BEGIN EXTRACTED INFORMATION
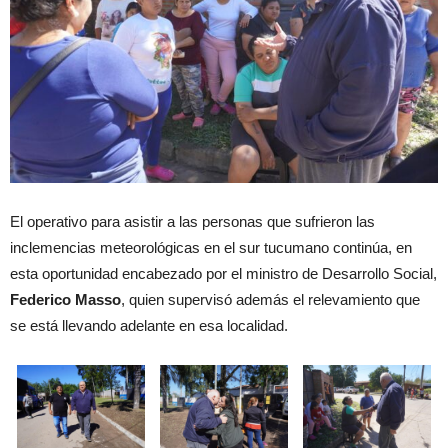
El operativo para asistir a las personas que sufrieron las
inclemencias meteorológicas en el sur tucumano continúa, en
esta oportunidad encabezado por el ministro de Desarrollo Social,
Federico Masso
, quien supervisó además el relevamiento que
se está llevando adelante en esa localidad.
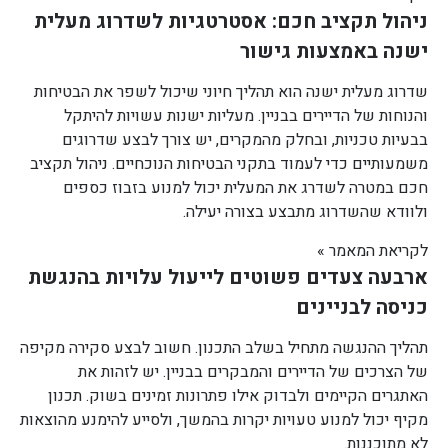
ניהול תקציב חכם: אסטרטגיות לשדרוג מעלית
ישנה באמצעות גישור
שדרוג מעלית ישנה הוא תהליך חיוני שיכול לשפר את הבטיחות
והנוחות של הדיירים בבניין. מעליות ישנות עשויות להיתקל
בבעיות טכניות, ובחלק מהמקרים, יש צורך לבצע שדרוגים
משמעותיים כדי לעמוד בתקני הבטיחות הנוכחיים. ניהול תקציב
חכם במטרה לשדרג את המעלית יכול למנוע בזבוז כספים
ולוודא שהשדרוג מתבצע בצורה יעילה.
לקריאת המאמר »
ארבעה צעדים פשוטים לייעול עלויות בהנגשת
כניסה לבניינים
תהליך ההנגשה מתחיל בשלב התכנון. חשוב לבצע סקירה מקיפה
של הצרכים של הדיירים והמבקרים בבניין. יש לזהות את
האתגרים הקיימים ולבדוק אילו פתרונות זמינים בשוק. תכנון
מקיף יכול למנוע טעויות יקרות בהמשך, ולסייע להימנע מהוצאות
לא מתוכננות.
END EXTRACTED INFORMATION
Return the records word for word, leaving every picture out of the copy.

» SOLVED PROBLEM:
El operativo para asistir a las personas que sufrieron las
inclemencias meteorológicas en el sur tucumano continúa, en
esta oportunidad encabezado por el ministro de Desarrollo Social,
Federico Masso
, quien supervisó además el relevamiento que
se está llevando adelante en esa localidad.
ניהול תקציב חכם: אסטרטגיות לשדרוג מעלית
ישנה באמצעות גישור
שדרוג מעלית ישנה הוא תהליך חיוני שיכול לשפר את הבטיחות
והנוחות של הדיירים בבניין. מעליות ישנות עשויות להיתקל
בבעיות טכניות, ובחלק מהמקרים, יש צורך לבצע שדרוגים
משמעותיים כדי לעמוד בתקני הבטיחות הנוכחיים. ניהול תקציב
חכם במטרה לשדרג את המעלית יכול למנוע בזבוז כספים
ולוודא שהשדרוג מתבצע בצורה יעילה.
לקריאת המאמר »
ארבעה צעדים פשוטים לייעול עלויות בהנגשת
כניסה לבניינים
תהליך ההנגשה מתחיל בשלב התכנון. חשוב לבצע סקירה מקיפה
של הצרכים של הדיירים והמבקרים בבניין. יש לזהות את
האתגרים הקיימים ולבדוק אילו פתרונות זמינים בשוק. תכנון
מקיף יכול למנוע טעויות יקרות בהמשך, ולסייע להימנע מהוצאות
לא מתוכננות.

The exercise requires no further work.